Se considerarmos que somos jogados no mundo, sem nenhuma noção de que inimigos vamos enfrentar nem de que armas precisaremos, a vida será sempre um exercício assustador de tentativa e erro.
E como desembarcamos sem um manual de instruções para cada situação, interagindo com pessoas sempre tão diferentes, não há a possibilidade que se estabeleça uma estratégia de defesa, e fica muito claro que o máximo que podemos fazer é tentar não repetir os erros, na expectativa generosa que a maturidade nos encontre sábios e serenos.
Uma fantasia precoce na vida moderna é de que seria muito bom se tivéssemos alguém com quem compartilhar nossas dúvidas ou, idealmente, alguém para copiar. Sem ombros e sem modelos, nosso viver assume ares de um videogame em que estamos eternamente tentando desviar de inimigos impiedosos e traiçoeiros, as vezes reais, em outras imaginários.
Sem airbags emocionais confiáveis, saímos de casa todos os dias, de peito aberto ao que o mundo ofereça, de melhor ou pior, e sem aviso prévio.
Sem airbags emocionais confiáveis, saímos de casa todos os dias, de peito aberto ao que o mundo ofereça, de melhor ou pior, e sem aviso prévio.
Os otimistas considerarão que este é o lado mais excitante da vida, enquanto os pessimistas se consagrarão ao verem que tudo o que previram como desastre desastrou.
O nosso “modelo de fábrica” original traz a desconfiança como único e precário recurso de proteção, e, sem saber como utilizá-la, incorremos com frequência no exagero de desconfiar de todos, e é certo que não precisamos chegar a esse extremo, porque não é tão raro assim que encontremos pessoas genuinamente boas.
É certo que, se confiarmos muito, algumas vezes nos quebraremos, mas os que desconfiam sempre se tornam amargos pela escassez de reciprocidade de afeto, e essa é matriz da mesquinhez.
Quem tem tempo de ouvir as histórias ricas que brotam nos ambulatórios pobres descobre formas ainda mais deprimentes de mau-caratismo, como aquele que, sem a barreira da desconfiança, prospera na boa fé.
Conheci a Marialva quando a operei no final dos anos 1990. Na época, ela era classe média, mas morava em casa própria, com o marido aposentado, e tinha um plano de saúde.
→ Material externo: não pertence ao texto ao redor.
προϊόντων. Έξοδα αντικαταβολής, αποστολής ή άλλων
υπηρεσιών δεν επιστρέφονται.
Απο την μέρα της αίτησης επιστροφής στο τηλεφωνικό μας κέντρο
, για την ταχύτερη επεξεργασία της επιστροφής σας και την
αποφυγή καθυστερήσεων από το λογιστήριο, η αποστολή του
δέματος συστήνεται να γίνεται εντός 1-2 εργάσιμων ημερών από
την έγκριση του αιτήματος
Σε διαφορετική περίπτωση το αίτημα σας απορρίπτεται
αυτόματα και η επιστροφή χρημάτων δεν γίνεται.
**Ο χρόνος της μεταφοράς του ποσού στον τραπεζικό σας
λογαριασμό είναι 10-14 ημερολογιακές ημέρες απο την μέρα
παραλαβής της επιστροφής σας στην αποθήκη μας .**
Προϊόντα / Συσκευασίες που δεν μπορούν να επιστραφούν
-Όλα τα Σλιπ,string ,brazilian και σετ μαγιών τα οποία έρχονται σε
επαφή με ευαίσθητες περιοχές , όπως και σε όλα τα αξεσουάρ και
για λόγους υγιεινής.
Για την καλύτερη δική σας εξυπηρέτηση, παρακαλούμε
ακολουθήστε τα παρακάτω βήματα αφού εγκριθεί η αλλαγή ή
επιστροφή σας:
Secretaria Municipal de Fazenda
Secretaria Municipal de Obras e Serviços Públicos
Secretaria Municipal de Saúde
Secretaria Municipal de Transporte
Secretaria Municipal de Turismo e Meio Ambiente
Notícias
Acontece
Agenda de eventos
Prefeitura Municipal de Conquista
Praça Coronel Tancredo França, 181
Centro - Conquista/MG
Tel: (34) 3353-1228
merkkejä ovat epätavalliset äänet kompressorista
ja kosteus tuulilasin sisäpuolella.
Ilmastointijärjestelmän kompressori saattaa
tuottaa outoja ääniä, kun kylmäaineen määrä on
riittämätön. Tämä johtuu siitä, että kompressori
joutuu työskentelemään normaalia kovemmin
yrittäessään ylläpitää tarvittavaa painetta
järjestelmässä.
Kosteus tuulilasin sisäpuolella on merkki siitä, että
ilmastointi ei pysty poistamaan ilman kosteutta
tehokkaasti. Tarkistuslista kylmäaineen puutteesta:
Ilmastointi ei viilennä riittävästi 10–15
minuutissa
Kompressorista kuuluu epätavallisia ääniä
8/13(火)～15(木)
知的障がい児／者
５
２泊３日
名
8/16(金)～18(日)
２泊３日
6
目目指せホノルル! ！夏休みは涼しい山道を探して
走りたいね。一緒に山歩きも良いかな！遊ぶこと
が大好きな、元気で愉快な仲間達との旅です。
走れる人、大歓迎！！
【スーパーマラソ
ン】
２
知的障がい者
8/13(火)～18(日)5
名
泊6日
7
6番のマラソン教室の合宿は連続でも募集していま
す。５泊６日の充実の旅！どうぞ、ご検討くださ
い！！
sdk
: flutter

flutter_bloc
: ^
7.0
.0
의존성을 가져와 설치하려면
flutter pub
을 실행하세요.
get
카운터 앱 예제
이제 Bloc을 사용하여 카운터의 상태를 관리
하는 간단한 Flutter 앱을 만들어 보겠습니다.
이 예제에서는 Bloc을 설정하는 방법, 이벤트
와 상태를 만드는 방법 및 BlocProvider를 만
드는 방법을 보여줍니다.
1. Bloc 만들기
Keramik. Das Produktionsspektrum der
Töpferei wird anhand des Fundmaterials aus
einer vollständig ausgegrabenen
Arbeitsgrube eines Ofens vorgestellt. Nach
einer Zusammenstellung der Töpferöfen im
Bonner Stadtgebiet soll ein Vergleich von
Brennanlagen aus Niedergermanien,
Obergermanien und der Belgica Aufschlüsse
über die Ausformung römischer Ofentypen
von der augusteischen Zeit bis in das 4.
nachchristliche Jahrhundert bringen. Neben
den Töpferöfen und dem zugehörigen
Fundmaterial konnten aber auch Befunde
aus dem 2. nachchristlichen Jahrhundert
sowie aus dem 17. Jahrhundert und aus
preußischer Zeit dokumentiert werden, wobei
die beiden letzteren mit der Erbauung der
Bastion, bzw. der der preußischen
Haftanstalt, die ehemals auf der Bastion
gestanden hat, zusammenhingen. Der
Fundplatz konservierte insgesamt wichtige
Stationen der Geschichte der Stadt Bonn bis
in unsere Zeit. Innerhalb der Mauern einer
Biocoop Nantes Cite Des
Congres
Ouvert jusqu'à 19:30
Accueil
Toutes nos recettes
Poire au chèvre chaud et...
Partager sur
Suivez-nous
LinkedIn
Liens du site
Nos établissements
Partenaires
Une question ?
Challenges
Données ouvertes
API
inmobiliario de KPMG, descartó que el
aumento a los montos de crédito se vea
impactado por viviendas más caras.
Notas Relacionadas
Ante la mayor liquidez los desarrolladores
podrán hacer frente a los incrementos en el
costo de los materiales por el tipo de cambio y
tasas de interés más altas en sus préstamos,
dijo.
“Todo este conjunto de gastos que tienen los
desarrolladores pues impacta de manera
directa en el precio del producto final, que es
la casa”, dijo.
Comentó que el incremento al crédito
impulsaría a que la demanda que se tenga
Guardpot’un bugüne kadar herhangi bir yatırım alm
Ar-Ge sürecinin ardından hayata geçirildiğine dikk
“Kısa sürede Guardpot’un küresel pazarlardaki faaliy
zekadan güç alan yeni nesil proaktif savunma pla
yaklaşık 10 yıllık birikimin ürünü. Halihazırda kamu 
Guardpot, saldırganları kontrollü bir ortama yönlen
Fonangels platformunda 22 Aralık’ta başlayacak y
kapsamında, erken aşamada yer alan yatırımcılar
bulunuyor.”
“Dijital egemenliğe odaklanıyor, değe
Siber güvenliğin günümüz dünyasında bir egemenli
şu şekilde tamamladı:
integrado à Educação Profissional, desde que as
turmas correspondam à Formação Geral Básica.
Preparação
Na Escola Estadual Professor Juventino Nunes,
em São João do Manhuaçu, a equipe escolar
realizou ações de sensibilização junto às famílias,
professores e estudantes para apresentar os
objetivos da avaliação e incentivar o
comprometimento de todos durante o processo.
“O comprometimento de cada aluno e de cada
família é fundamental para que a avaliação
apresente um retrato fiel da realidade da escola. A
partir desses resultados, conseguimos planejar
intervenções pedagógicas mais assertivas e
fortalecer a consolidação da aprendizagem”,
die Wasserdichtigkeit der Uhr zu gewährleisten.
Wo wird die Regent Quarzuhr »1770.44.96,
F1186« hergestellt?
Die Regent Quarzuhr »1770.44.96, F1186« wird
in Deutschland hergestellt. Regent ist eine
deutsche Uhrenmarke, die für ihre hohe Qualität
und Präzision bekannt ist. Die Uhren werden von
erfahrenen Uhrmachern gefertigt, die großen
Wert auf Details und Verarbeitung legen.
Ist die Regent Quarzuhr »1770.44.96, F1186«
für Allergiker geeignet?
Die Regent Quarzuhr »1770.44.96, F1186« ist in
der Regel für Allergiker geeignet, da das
Recentemente, quase não a reconheci ao entrar na minha sala, trazida pela secretária com o alerta de que precisava muito me ver, mas não era uma consulta.
— Viuvei há quatro anos e, uns tempos depois, minha irmã pediu que acolhesse meu sobrinho que arranjara um emprego na Capital — ela contou. — Sempre oferecido para me ajudar, foi tomando o controle das minhas contas, e no ano passado descobri que ia ser despejada se não vendesse a casa para pagar as dívidas, que nem entendi ainda de onde brotaram. Agora só tenho SUS e moro de favor com uma prima, em troca de cozinhar e limpar a casa. Às vezes penso que foi bom ter ficado sozinha. Se o Anselmo ainda estivesse vivo, eu teria morrido de vergonha dele. Agora estou aqui para ver se o senhor me consegue umas amostras grátis de antibiótico. Qualquer antibiótico!
Desconfiar de quem não conhecemos parece mais ou menos espontâneo, mas se a questão for dinheiro, talvez seja recomendável desconfiar também, e muito, de quem nos conhece mais, pois esses sabem, como ninguém, nos fazer sofrer.